There are events you look forward to – a weekend break, Christmas, your best mates wedding, and they are nice. Then there are the epic events that dominate your thoughts for months in advance, a sense of excitement growing as the occasion draws near. Grogmeet is one of those events, occupying my RPG thoughts for many months and when it arrived it didn’t disappoint.
In the run up myself and a crack group of Grog GM’s had been planning a multi-table adventure for the Friday afternoon of Grogmeet using the Mothership system for a neat space horror adventure. I’d also offered to run The Mad Queens Jewels, a homebrew adventure on the Saturday morning of Sharp Swords & Sinister Spells set in The Midderlands, an adventure that seemed to go down well at Owlbear and Wizards Staff con back in September. Then, just a few weeks before Grogmeet Dirk the Dice asked me to run a game for the Friday evening and after much consideration I put forward Escape from Skull Prison, the starter adventure for Solar Blades & Cosmic Spells. With a load of prep on my hands (apart from The Mad Queens Jewels which was pretty much boxed off), I ramped up my efforts for Grogmeet, not wanting to disappoint any of the players and deliver the best games I could.

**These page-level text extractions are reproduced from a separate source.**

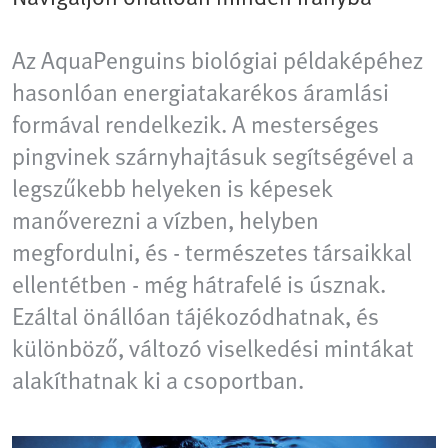
Az AquaPenguins biológiai példaképéhez
hasonlóan energiatakarékos áramlási
formával rendelkezik. A mesterséges
pingvinek szárnyhajtásuk segítségével a
legszűkebb helyeken is képesek
manőverezni a vízben, helyben
megfordulni, és - természetes társaikkal
ellentétben - még hátrafelé is úsznak.
Ezáltal önállóan tájékozódhatnak, és
különböző, változó viselkedési mintákat
alakíthatnak ki a csoportban.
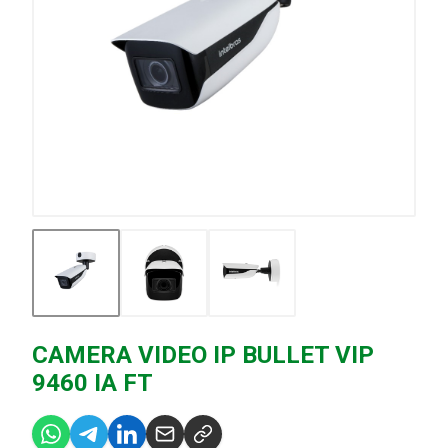
CAMERA VIDEO IP BULLET VIP
9460 IA FT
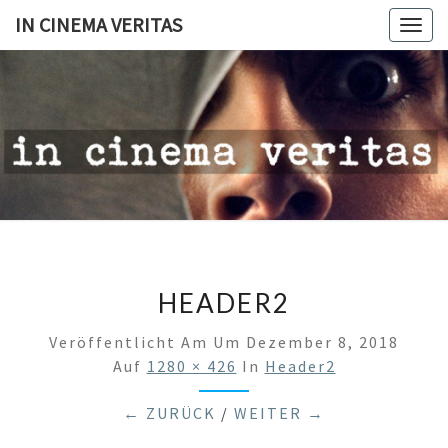
IN CINEMA VERITAS
Togg
navig
IN
CINEMA
VERITAS
HEADER2
Veröffentlicht Am
Um
Dezember 8, 2018
Auf
1280 × 426
In
Header2
← ZURÜCK
/
WEITER →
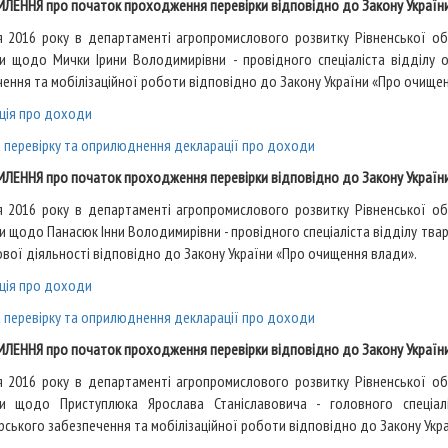
ЛЕННЯ про початок проходження перевірки відповідно до Закону Україн
я 2016 року в департаменті агропромислового розвитку Рівненської о
ки щодо Мички Ірини Володимирівни
- провідного спеціаліста відділу 
ення та мобілізаційної роботи відповідно до Закону України «Про очище
ція про доходи
а перевірку та оприлюднення декларації про доходи
ЛЕННЯ про початок проходження перевірки відповідно до Закону Україн
я 2016 року в департаменті агропромислового розвитку Рівненської о
ки щодо Панасюк Інни Володимирівни
- провідного спеціаліста відділу тва
вої діяльності відповідно до Закону України «Про очищення влади».
ція про доходи
а перевірку та оприлюднення декларації про доходи
ЛЕННЯ про початок проходження перевірки відповідно до Закону Україн
я 2016 року в департаменті агропромислового розвитку Рівненської о
ки щодо Приступлюка Ярослава Станіславовича
- головного спеціал
ського забезпечення та мобілізаційної роботи відповідно до Закону Укр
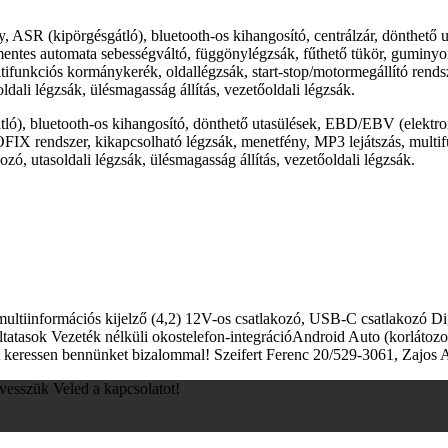
y, ASR (kipörgésgátló), bluetooth-os kihangosító, centrálzár, dönthető
atmentes automata sebességváltó, függönylégzsák, fűthető tükör, guminy
ifunkciós kormánykerék, oldallégzsák, start-stop/motormegállító rendsz
dali légzsák, ülésmagasság állítás, vezetőoldali légzsák.
ó), bluetooth-os kihangosító, dönthető utasülések, EBD/EBV (elektronik
FIX rendszer, kikapcsolható légzsák, menetfény, MP3 lejátszás, multif
zó, utasoldali légzsák, ülésmagasság állítás, vezetőoldali légzsák.
iinformációs kijelző (4,2) 12V-os csatlakozó, USB-C csatlakozó Dig
atasok Vezeték nélküli okostelefon-integrációAndroid Auto (korlátozo
atért keressen bennünket bizalommal! Szeifert Ferenc 20/529-3061, Za
lvesszük Veled a kapcsolatot!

Last year I had to leave Grogmeet early due to an unexpected family illness and so this year I was keen to get the full experience. Unlike previous years I had to make a solo journey over the Manchester, but it gave me a chance to go over my adventure notes, then after a bit of lunch and a quick catch up with a few Grogs, we headed over the Fanboy 3 for the start of the weekend.
Last year’s Friday afternoon game, a multi-table, multi-system bar room brawl was a lot of fun with many players commenting on it being a good ice breaker. But it was just a little chaotic and didn’t go quite as planned. I was hugely relieved then to get our multi-table Mothership game off to a start; I was much more confident about this, we were using the same system and the GM’s Dirk, Sam, Steve and Rick (plus Griff who while not present due to a bout of laryngitis left an indelible stamp on the game with his contribution) did a great job in the lead up to the game. It was truly a collaborative effort with everyone bringing ideas and insights to the format and writing one of the scenes in the game.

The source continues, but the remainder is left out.